Please don’t bring up the time Peter Sagal was on “Jeopardy!”

Sagal has reached a pinnacle of the quiz show game, having hosted NPR’s weekly news quiz “Wait Wait… Don’t Tell Me!” since 1998. The show is coming to Boston’s Wang Theater on Thursday.

But despite that later success, Sagal’s 1988 appearance on the iconic TV quiz show is still something he joked was “the most traumatic event of my life.”

“I graduated from a small technical college across the river from you guys,” Sagal told GBH’s Morning Edition hosts Paris Alston and Jeremy Siegel, referencing his alma mater, Harvard. “And I decided that I would head out to Hollywood, along with a dear friend of mine, to seek our fortune.”

A few months in, fame and fortune as a writer had not yet found him. So he decided to apply for “Jeopardy!”

“They scheduled me for broadcast very quickly,” he said. “Apparently, they decided that I'd be good.”

He did not practice using the buzzer, which some contestants do by clicking a pen or pressing a button as they watch from home. “That's been the secret to my success: Preparation is for other people,” he said.

Unable to hit the buzzer before his fellow contestants, he shifted to a secondary strategy: buzz in when no one else knows the answer, even when he didn’t either.

At the first commercial break, Sagal was down at negative $300. “Jeopardy!” host Alex Trebek, in his contestant interview, gave him some useful advice.

“He said, ‘You know, if you're going to do well on the show, that little thing in front of your number can't be a minus sign,’” Sagal said. He finished the game in second place, with $6,300, a reclining chair, and a television.

“Nobody knew that this whole quiz show thing was a vengeance plot of the scale of 'The Count of Monte Cristo,'” he said. “Someday, I shall be the one asking the questions.”

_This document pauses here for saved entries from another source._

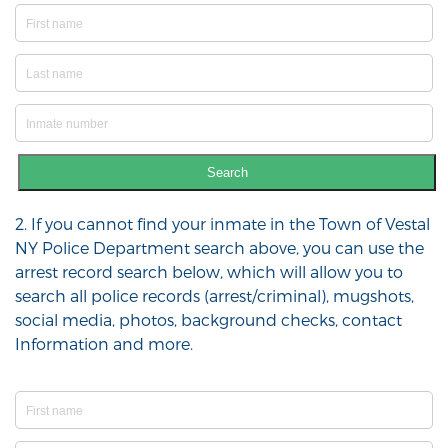
Search
2. If you cannot find your inmate in the Town of Vestal
NY Police Department search above, you can use the
arrest record search below, which will allow you to
search all police records (arrest/criminal), mugshots,
social media, photos, background checks, contact
Information and more.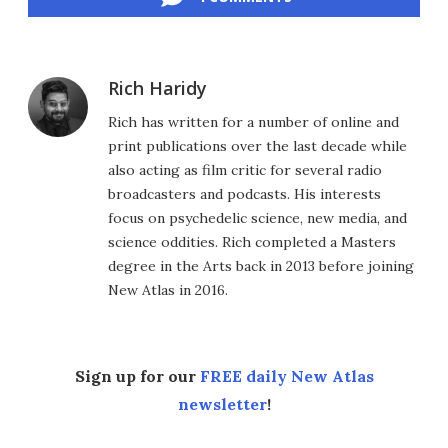
Rich Haridy
Rich has written for a number of online and
print publications over the last decade while
also acting as film critic for several radio
broadcasters and podcasts. His interests
focus on psychedelic science, new media, and
science oddities. Rich completed a Masters
degree in the Arts back in 2013 before joining
New Atlas in 2016.
Sign up for our
FREE daily New Atlas
newsletter
!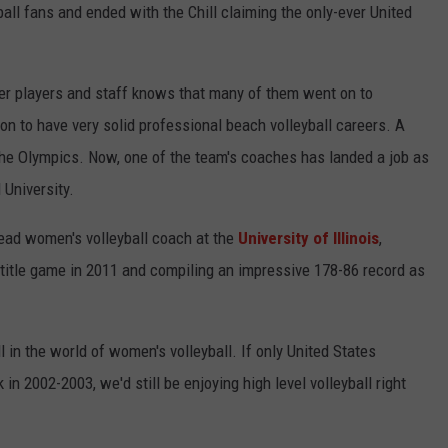
KEND
all fans and ended with the Chill claiming the only-ever United
ATTRACTIONS
ADVERTISE
COMMUNITY RESOURCES
TOWNSQUARE CARES
KEND MIX SHOW
FOOD
MEET THE TOWNSQUARE TEAM
er players and staff knows that many of them went on to
LOCAL MARKETING TEAM
COVID-19 VACCINE
on to have very solid professional beach volleyball careers. A
GOOD NEWS
CAREERS
LOCAL CONTENT CREATORS
MENTAL HEALTH
the Olympics. Now, one of the team's coaches has landed a job as
 University.
CRIME
SUBSTANCE ABUSE
ead women's volleyball coach at the
University of Illinois
,
CELEBRITY NEWS
FOOD BANK
title game in 2011 and compiling an impressive 178-86 record as
POP CULTURE NEWS
MINNESOTA
l in the world of women's volleyball. If only United States
in 2002-2003, we'd still be enjoying high level volleyball right
WISCONSIN
IOWA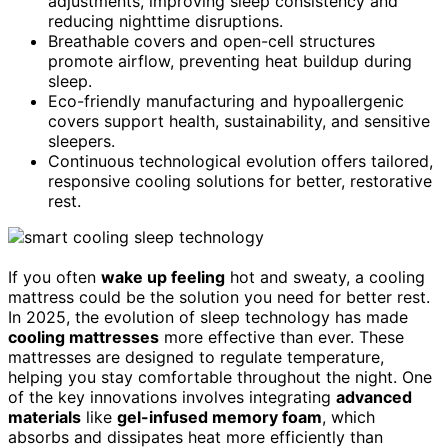
adjustments, improving sleep consistency and
reducing nighttime disruptions.
Breathable covers and open-cell structures
promote airflow, preventing heat buildup during
sleep.
Eco-friendly manufacturing and hypoallergenic
covers support health, sustainability, and sensitive
sleepers.
Continuous technological evolution offers tailored,
responsive cooling solutions for better, restorative
rest.
If you often
wake up feeling
hot and sweaty, a cooling
mattress could be the solution you need for better rest.
In 2025, the evolution of sleep technology has made
cooling mattresses
more effective than ever. These
mattresses are designed to regulate temperature,
helping you stay comfortable throughout the night. One
of the key innovations involves integrating
advanced
materials
like
gel-infused memory foam
, which
absorbs and dissipates heat more efficiently than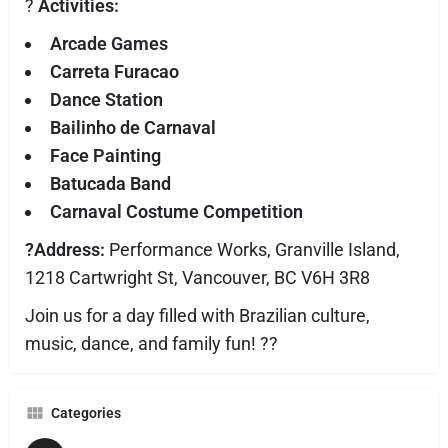
?
Activities:
Arcade Games
Carreta Furacao
Dance Station
Bailinho de Carnaval
Face Painting
Batucada Band
Carnaval Costume Competition
?Address:
Performance Works, Granville Island,
1218 Cartwright St, Vancouver, BC V6H 3R8
Join us for a day filled with Brazilian culture,
music, dance, and family fun! ??
Categories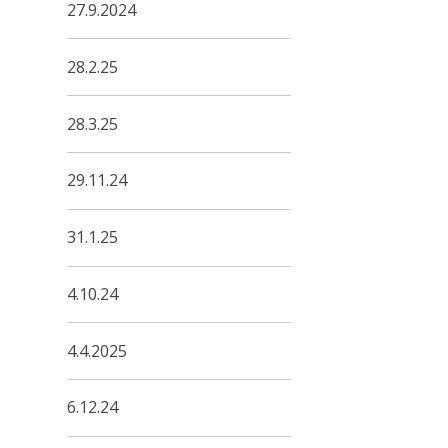
27.9.2024
28.2.25
28.3.25
29.11.24
31.1.25
4.10.24
4.4.2025
6.12.24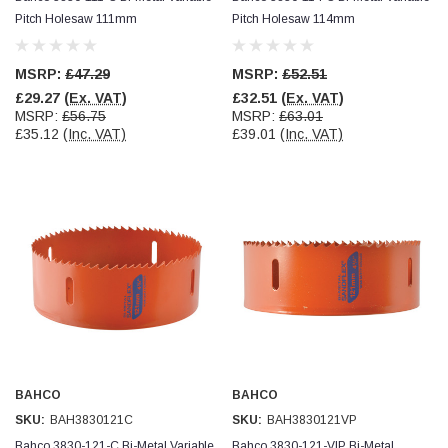
Facebook
Pitch Holesaw 111mm
Pitch Holesaw 114mm
Helpful
?
Yes
Share
null,
2 months ago
MSRP:
£47.29
MSRP:
£52.51
PJ
£29.27
(Ex. VAT)
£32.51
(Ex. VAT)
Verified Customer
MSRP:
£56.75
MSRP:
£63.01
Wera 354 Screwdriver for hexagon socket screws
£35.12
(Inc. VAT)
£39.01
(Inc. VAT)
6.0x80mm
Twitter
Really well made
Facebook
Helpful
?
Yes
Share
3 months ago
PJ
Verified Customer
Wera 354 Screwdriver for hexagon socket screws
4.0x75mm
Twitter
Really well made
Facebook
Helpful
?
Yes
Share
3 months ago
BAHCO
BAHCO
SKU:
BAH3830121C
SKU:
BAH3830121VP
PJ
Bahco 3830-121-C Bi-Metal Variable
Bahco 3830-121-VIP Bi-Metal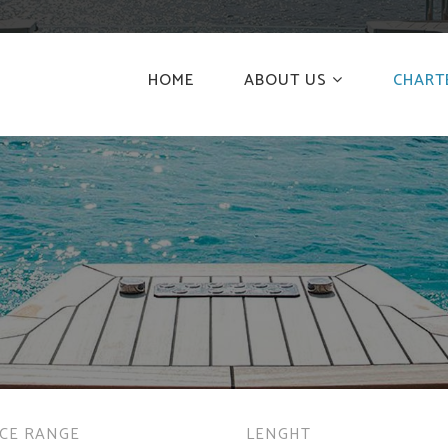
HOME
ABOUT US
CHART
ICE RANGE
LENGHT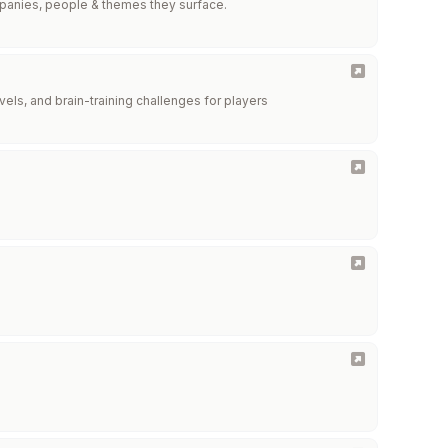
mpanies, people & themes they surface.
vels, and brain-training challenges for players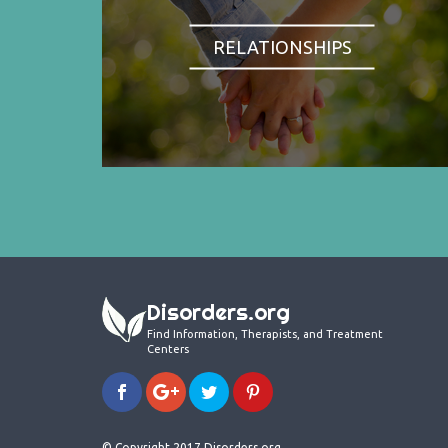
RELATIONSHIPS
Disorders.org
Find Information, Therapists, and Treatment
Centers
© Copyright 2017 Disorders.org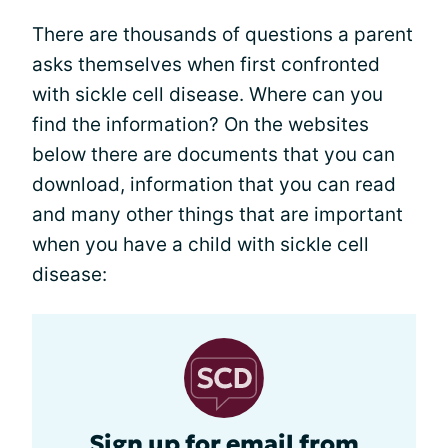
There are thousands of questions a parent
asks themselves when first confronted
with sickle cell disease. Where can you
find the information? On the websites
below there are documents that you can
download, information that you can read
and many other things that are important
when you have a child with sickle cell
disease:
Sign up for email from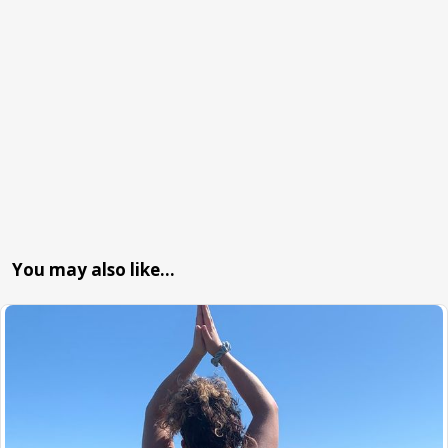
You may also like…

"Nobody knew that this whole quiz show thing was a vengeance plot of the scale of 'The Count of Monte Cristo.' Someday, I shall be the one asking the questions."
-Peter Sagal, host of NPR's "Wait Wait... Don't Tell Me!"

Next year will mark 25 years of “Wait Wait," the popular syndicated game show aired on many NPR stations.

“People ask me, who's your favorite guest? And there's so many choices,” Sagal said. “We've been doing this for so long and so many wonderful people in all walks of life, how do you choose?”

But the worst guest?

“Gene Simmons,” Sagal said. The KISS bassist and co-founder appeared on an episode in 2001.

Simmons was promoting a memoir, “which wasn’t bad, actually,” Sagal said.

“But apparently Gene Simmons, he's a very clever man. He realized that his audience for KISS and other endeavors were – I’m going to use a polite word – unpleasant people. And therefore, to appeal to those people, he needed to be as unpleasant as possible,” he said.

The segment was edited down considerably for broadcast, Sagal said.

“If you were to somehow find it, you would find the shortest guest segment in the history of ‘Wait Wait… Don't Tell Me!’” Sagal said. “He was sexist and insulting, anti-Semitic, which is odd for a person who is, himself, Jewish, and just the absolute worst.”

“Fresh Air” host Terry Gross was much more straightforward in her interview with Simmons, Sagal said.

“She just got in his face, right? She was just like, why are you so obnoxious and why do you say terrible things like that? And she was great,” Sagal said. “We, in contrast, did not broadcast any of it.”

Sagal, also a marathoner who has run the Boston Marathon as a guide for blind and visually impaired athletes, said he’ll usually run along the Charles River when he’s in Boston.

“I'm trying to think the last time I was in Boston, like actual downtown Boston or Brookline or someplace close to the Charles and didn't run the river. And I literally can't think of one right now,” he said.

But if he’s on the North Shore, he said, his favorite route is up Atlantic Avenue through Swampscott and Marblehead, over through Marblehead Neck and to the lighthouse at Chandler Hovey Park. “I arrive at the lighthouse and I pretend I'm running up the steps of the Philadelphia Art Museum,” he said. “It's one of my very favorite runs. And to get out there and to see the harbor and Salem in the distance and Beverly in the distance – it's just amazing. And then I have to run back. But that's okay.”